This work addresses the limitations of traditional associative memory models, which suffer from degraded retrieval performance under high memory load and interference and lack a dynamical systems explanation for self-attention mechanisms. The authors propose a novel Hopfield-type associative memory model incorporating astrocyte-regulated neuronal gain, whose dynamics are governed by an entropy-regularized replicator equation. This formulation naturally yields softmax-normalized pattern similarity allocation over the gain simplex. The resulting coupled system exhibits global convergence and, for the first time, reveals self-attention as an emergent routing behavior modulated by astrocytes from a dynamical systems perspective.
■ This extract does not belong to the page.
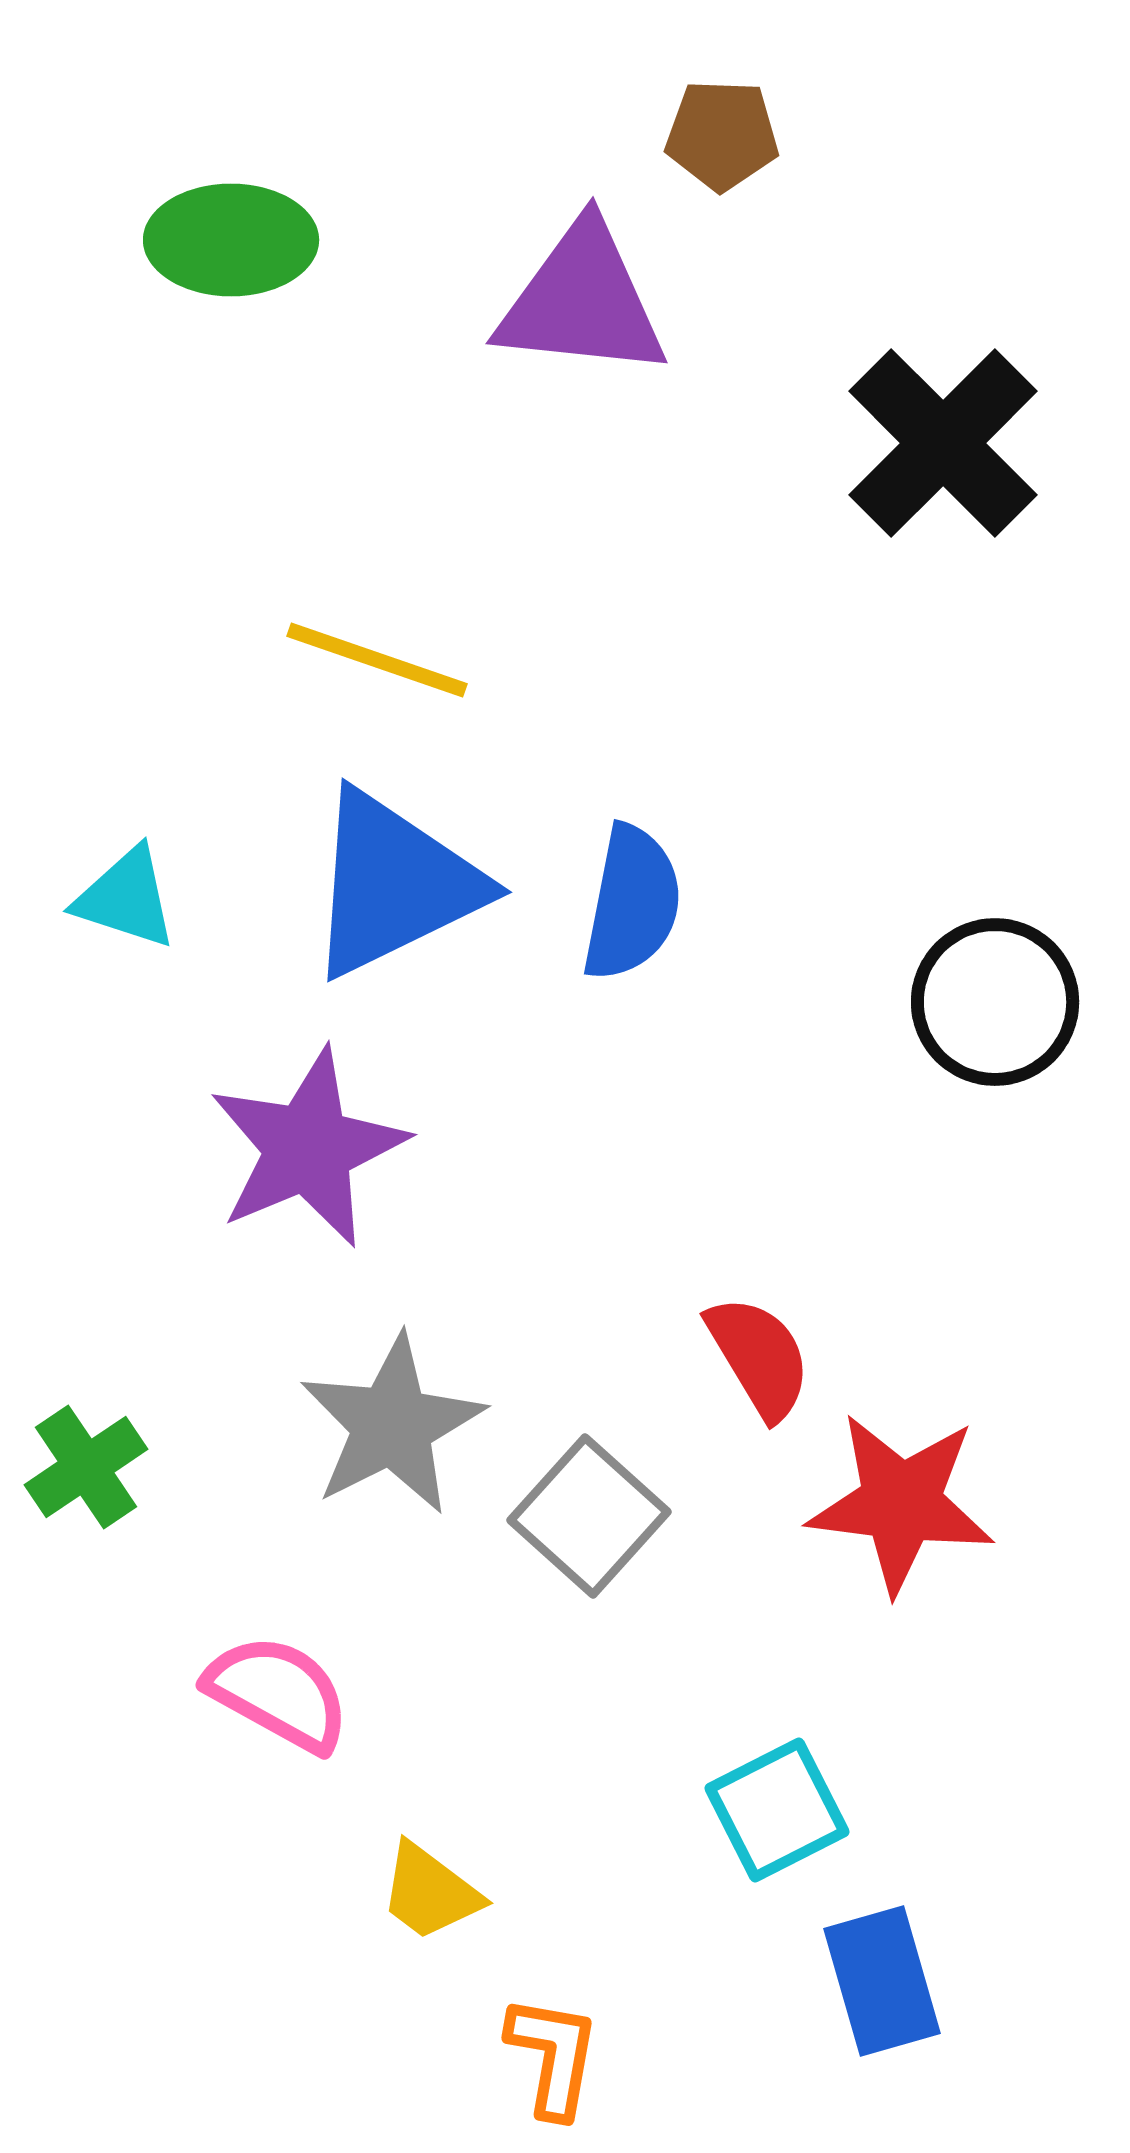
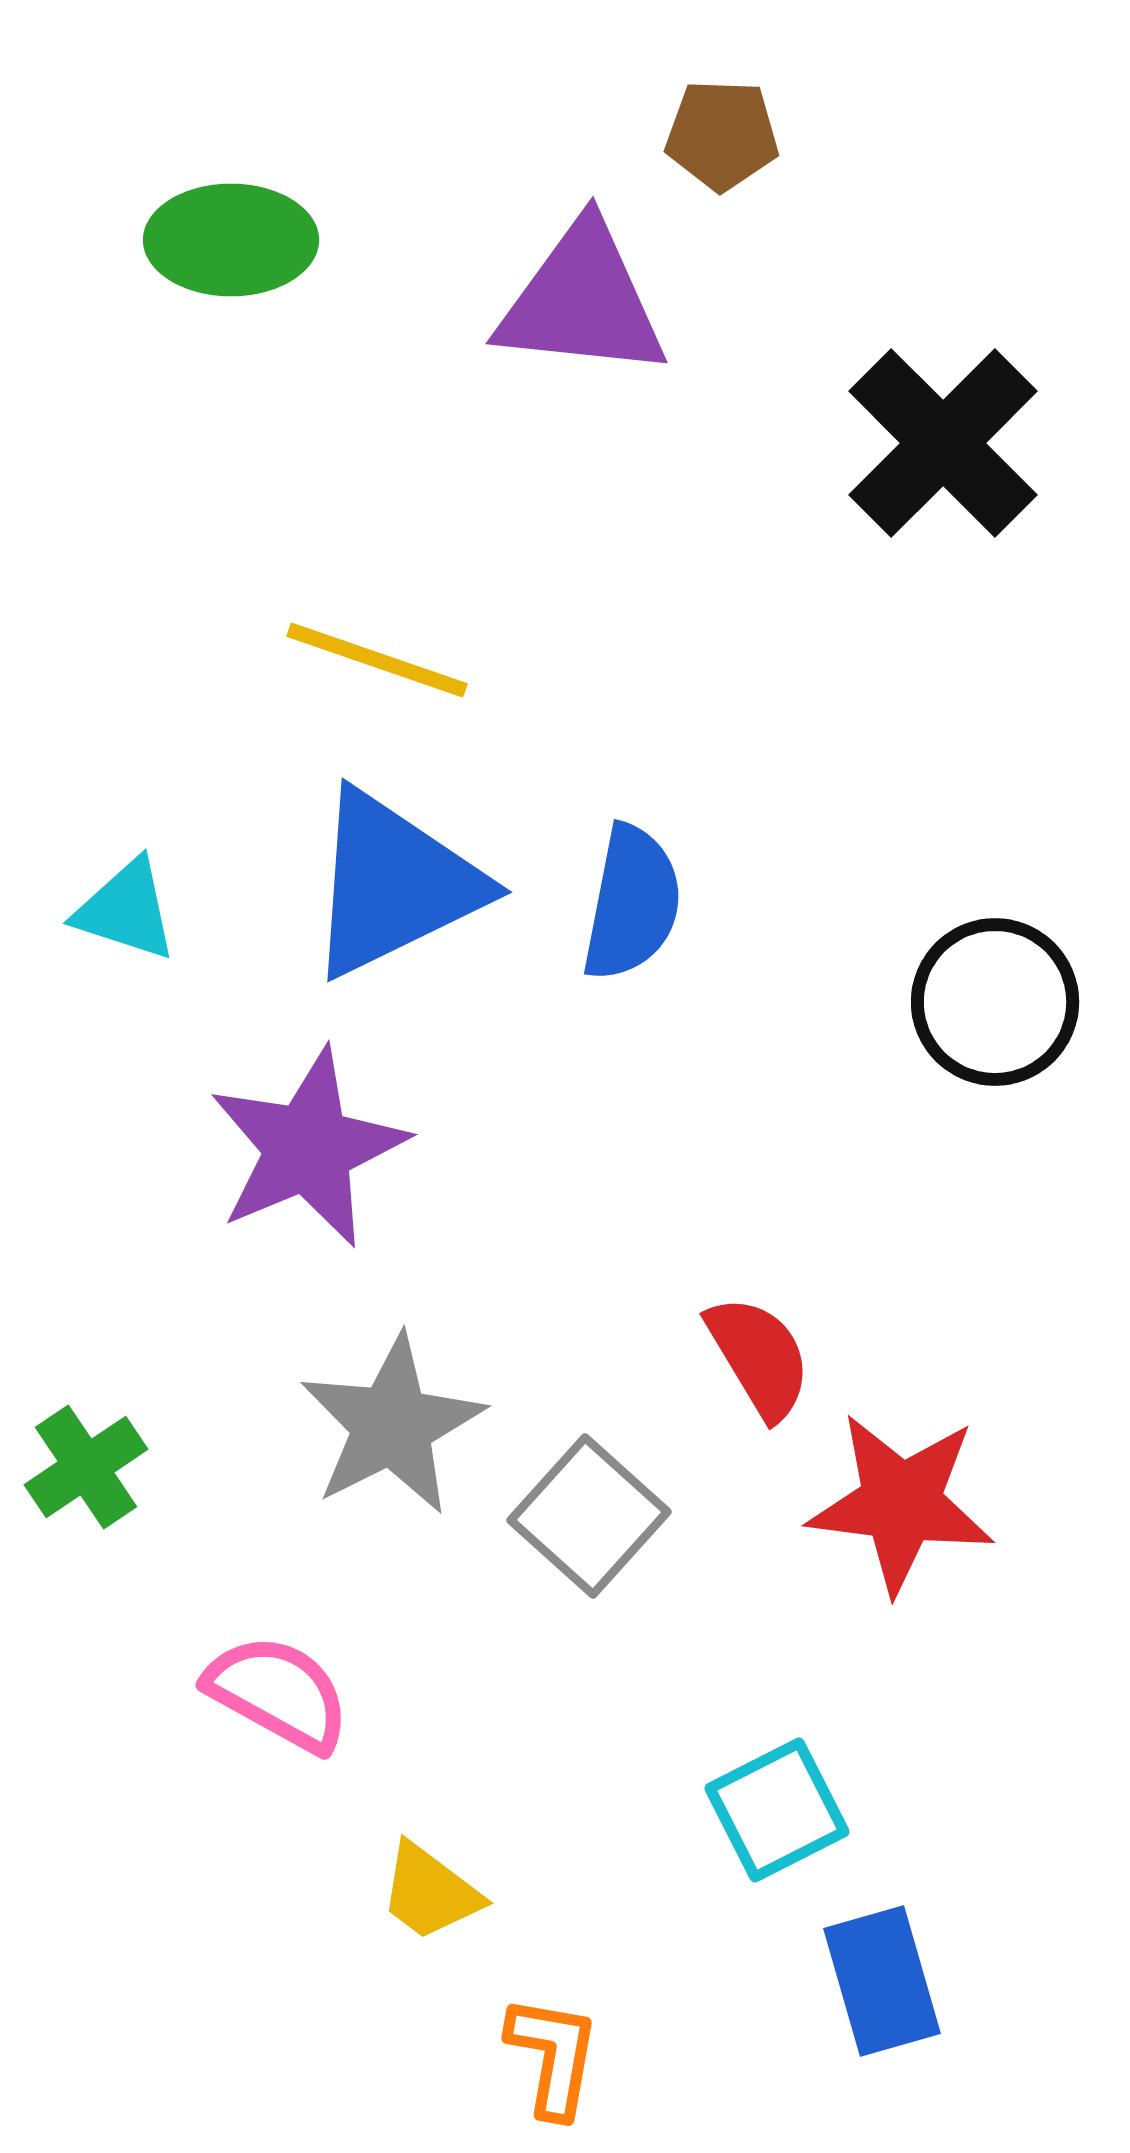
cyan triangle: moved 12 px down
Experimental results demonstrate that the proposed model significantly outperforms classical Hopfield networks and existing neuro-glial baselines under conditions of high memory load and strong interference, achieving markedly higher retrieval accuracy.

We introduce a Hopfield-type associative memory in which effective connectivity is multiplicatively modulated by astrocytic gains evolving under an entropy-regularized replicator equation. The coupled neuron-astrocyte dynamics admit a Lyapunov function, ensuring global convergence. At fixed points, astrocytic gains implement a softmax-normalized allocation over pattern similarity scores, yielding a mechanistic realization of self-attention as emergent routing on the gain simplex. In regimes of high memory load and interference, the model significantly improves retrieval accuracy relative to classical Hopfield dynamics and recent neuron-astrocyte baselines. These results establish a dynamical systems framework linking glial modulation, competitive resource allocation, and attention-like computation.